His lips were on mine, one hand tangled in my hair, the other pressing me to him. Everything I’d ever imagined, including my bathtub fantasies, was left in the dust by the breathless reality of his mouth on mine. My brain flicked momentarily to Lily and how I’d seen him kiss her, too, but then he tugged off my jacket and pulled my T-shirt over my head, and all thoughts of everything and everyone were gone. Then he put his tux jacket on the sand and laid me down on
it. Soon I was naked and he was naked and I understood all those movie metaphors about crashing waves.
I’m pretty sure I moaned some things that would indicate I really, really liked what was happening. I was even happy that I’d surrendered the pink—and that Will was the one who would see my, um, art.

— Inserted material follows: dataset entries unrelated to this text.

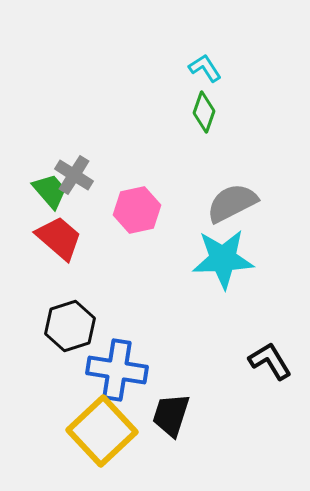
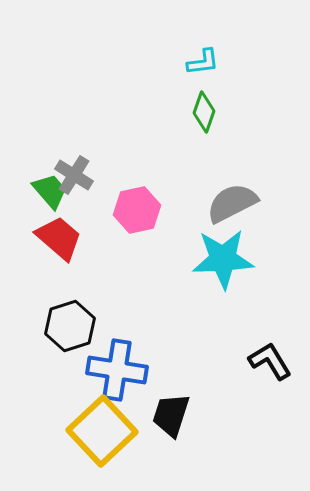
cyan L-shape: moved 2 px left, 6 px up; rotated 116 degrees clockwise
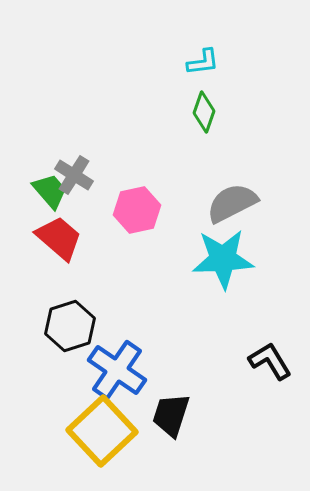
blue cross: rotated 26 degrees clockwise
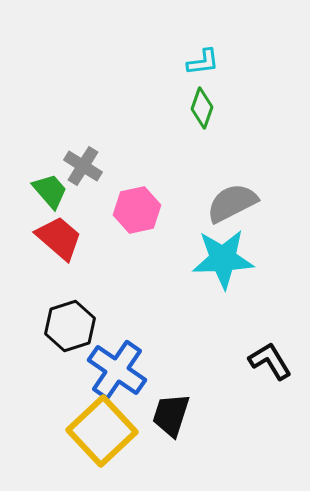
green diamond: moved 2 px left, 4 px up
gray cross: moved 9 px right, 9 px up
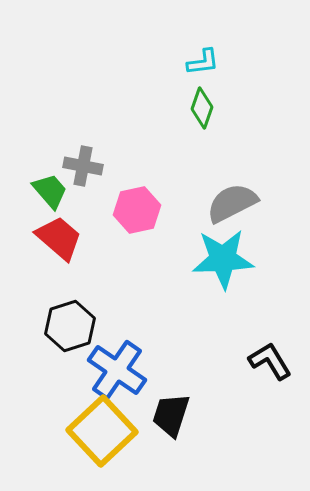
gray cross: rotated 21 degrees counterclockwise
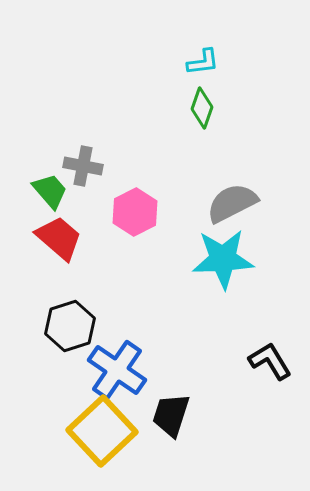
pink hexagon: moved 2 px left, 2 px down; rotated 15 degrees counterclockwise
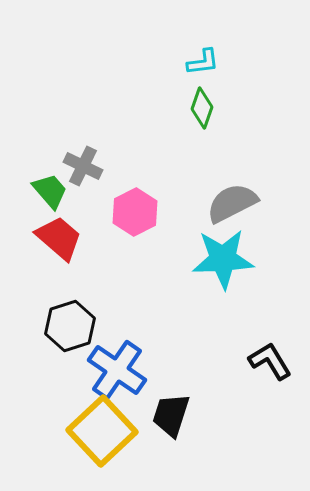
gray cross: rotated 15 degrees clockwise
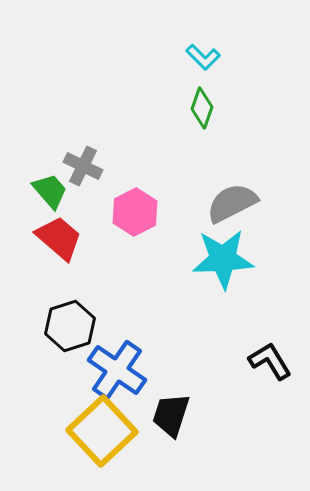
cyan L-shape: moved 5 px up; rotated 52 degrees clockwise
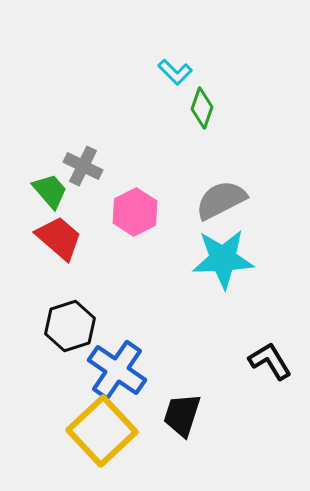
cyan L-shape: moved 28 px left, 15 px down
gray semicircle: moved 11 px left, 3 px up
black trapezoid: moved 11 px right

It turns out that sex on the beach really is hot. I mean, the sand thing does add a certain . . . tactile element that you’re not necessarily looking for, but it couldn’t have bothered either of us very much, because we went back for seconds. What can I tell you? I had a lot of sexual tension built up.
I think we fell asleep briefly, what with all the fresh air, deep breathing, and aerobic activity. I woke up in Will’s arms. He kissed my forehead. Then his lips started heading south. I tugged him back up to me.
“Let’s go to my bed,” I whispered to him. “I’ll sneak you in.”
“How high school,” Will teased. He rose and hoisted me up. I pulled on my T-shirt and jeans but balled up my La Perlas in my jean jacket. Hand in hand, we headed for Les Anges. Every few feet he stopped to kiss me, to whisper my name in a throaty voice.
We climbed the stone steps and padded across the pool deck, then tiptoed to the front door of the twins’ manse. He pinched my ass on the way up the grand curving staircase. I swatted at him and put a finger to my lips, warning him to be quiet. At the top of the stairs, he pulled me to him again and gave me another sizzling kiss.
Something between a groan and a sigh escaped from my mouth. If my IQ hadn’t dropped to somewhere south of my navel, I probably would have been embarrassed. But it had, so I wasn’t.
I was about to point the way to my suite, when the lights snapped on. There were Sage and Rose, blocking the way. They both wore Juicy Couture sweats. There was a hard darkness in their eyes that said something was terribly wrong.
“What’s the matter?” I asked. “Why aren’t you—”
“How could you?” Rose asked, her face gray under her tan.
“We know everything.” Sage stared at me with pure hate.